Cytosolic APX6, an APX isoenzyme replacing APX1 in developing and germinating seeds, may play a role in the heat tolerance of arabidopsis seeds (Chen et al., 2014). Indeed seeds lacking APX6 accumulate high levels of ROS, exhibit increased oxidative damage, and show reduced germination under control conditions. These effects increase under HS. In addition, ripening APX6-deficient seeds exposed to HS display reduced germination vigour (Chen et al., 2014)

The involvement of APX in HS responses has also been extensively studied in tobacco BY-2 cells. A short-term exposure (10 min) of tobacco BY-2 cells at 35 or 55 °C causes an increase or decrease, respectively, in total APX activity (Locato et al., 2008). The increase in APX activity induced by exposure at 35 °C is only due to an increase in cytosolic isoenzymes. On the other hand, the short exposure at 55 °C determines the decline of cytosolic, plastidial and mitochondrial isoenzymes (Locato et al., 2009). The changes in cytosolic APX activity are also accompanied by changes in gene expression (Locato et al., 2008, 2009). However, the regulation of the cytosolic APX activity under HS inducing PCD (10 min at 55 °C) occurs more precociously than the regulation of its gene expression, and seems to be due to nitrosylation, ubiquitination and consequent proteasome-dependent degradation of the protein (Vacca et al., 2004; de Pinto et al., 2013).

In tobacco BY-2 cells, APX also plays a role in response to a moderate HS of different durations. Cytosolic APX activity and expression increase in the first 3 d of exposure at 35 °C. However, when the HS is prolonged, there is a decline in cytosolic APX, which is responsible for the consequent increase in oxidative damage leading to cell death (Sgobba et al., 2015).

Thiol-containing proteins

Several thiol-containing proteins are involved in redox homeostasis and ROS scavenging, and their levels and activities are regulated by HS-dependent mechanisms.

Glutaredoxins (GRXs) are small ubiquitous proteins of the thioredoxin (TRX) family which mediate a reversible reduction in the disulphide bonds of their substrate proteins in the presence of GSH via a dithiol or monothiol mechanism (Rouhier et al., 2006). GRXs could play a key role in oxidative stress responses since they are able to regulate the cellular redox state. Various studies have reported that GRXs are involved in the HS response. For instance, the expression of PvGRX5, a GRX of the fern Pteris vittata, in arabidopsis increases the thermo-tolerance (Sundaram and Rathinasabapathi, 2010). AtGRXS17, a monothiol GRX of arabidopsis, is involved in the control of temperature-dependent post-embryonic growth. AtGRXS17 expression is induced by elevated temperatures, and an alteration in AtGRXS17 expression leads to hypersensitivity to high temperatures. In atgrxs17 mutants, HS induces higher levels of ROS and membrane damage than in the wild type.

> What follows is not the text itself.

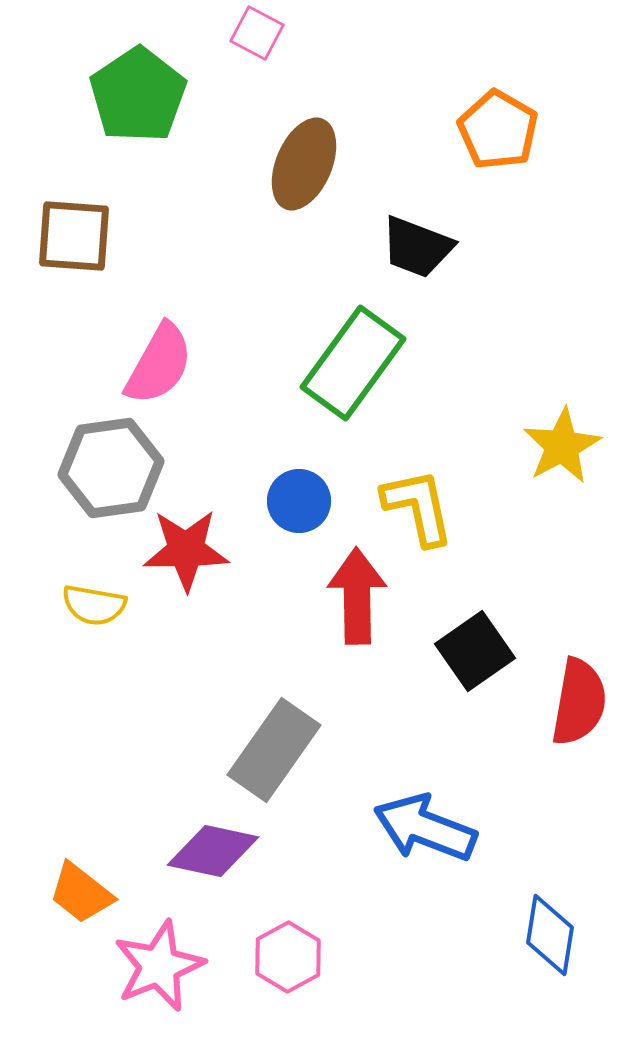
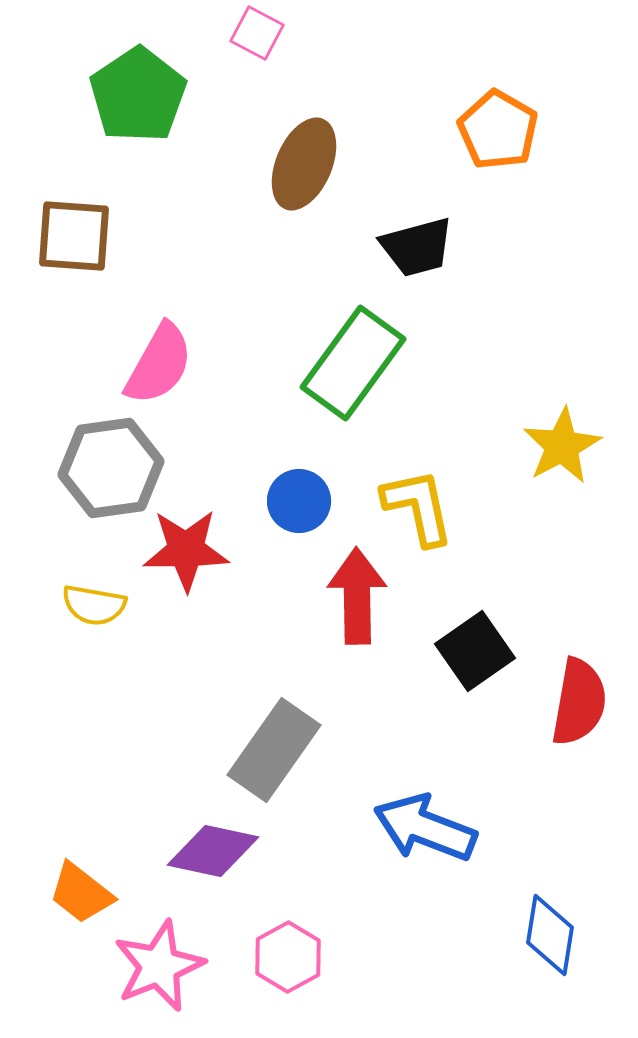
black trapezoid: rotated 36 degrees counterclockwise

The sensitivity of atgrxs17 mutants to high temperatures is dependent on both the duration and degree of the temperature treatment. At 22 °C, atgrxs17 mutants display minor growth defects, at 25 °C more severe phenotypes, and at 28 °C the growth of atgrxs17 mutants is severely repressed. These different effects are linked to the different levels of accumulation of ROS in the growing tissues (Cheng et al., 2011). Experiments conducted in tobacco and tomato expressing a green fluorescent protein (GFP)–AtGRXS17 fused protein show that this GRX is localized in the cytoplasm and the nuclear envelope under optimal temperature, and migrates into the nucleus during HS. In addition, during HS, AtGRXS17-expressing tomato plants show an upregulation of HSF and HSPs, suggesting that the increase in the nuclear pool of AtGRXS17 increases the expression of the HS-related transcription factor (Wu et al., 2012).

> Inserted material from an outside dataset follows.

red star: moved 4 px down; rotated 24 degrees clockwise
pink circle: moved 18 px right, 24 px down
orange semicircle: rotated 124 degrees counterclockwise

The expression of AtGRXS17 in tomato plants also reduces oxidative damage, and the increased thermo-tolerance is linked with increased CAT activity and reduced H₂O₂ accumulation. AtGRXS17 may even protect CAT activity directly, by physically interacting with this protein, or indirectly, by increasing HSP transcription (Wu et al., 2012).

Peroxiredoxins (PRXs) are a family of thiol-based peroxidases that can be divided into three classes: 1Cys-PRX, typical 2Cys-PRX and atypical 2Cys-PRX (Rhee et al., 2005).

Peroxiredoxins are able to enhance plant tolerance to HS (Kim et al., 2010). In A. thaliana, induction of the PER1 gene, which encodes 1Cys-PRX, is mediated by the interaction of FCA, a plant-specific RNA-binding protein of the autonomous flowering pathway, with ABA-INSENSITIVE 5 (Lee et al., 2015). FCA could be involved in environmental adaptation responses through RNA processing and chromatin modification (Kumar et al., 2011b). FCA could play a role in the stimulation of thermo-tolerance by enhancing antioxidant activity. The increase in antioxidant capacity during HS in arabidopsis plants overexpressing FCA could be explained, at least in part, by the transcriptional regulation of the PER1 gene by FCA. Indeed, the PER1 gene is induced by heat and FCA overexpression, whereas in fca mutants, the observed decrease in total antioxidant activity may be due to the failure of the heat induction of the PER1 gene (Lee et al., 2015).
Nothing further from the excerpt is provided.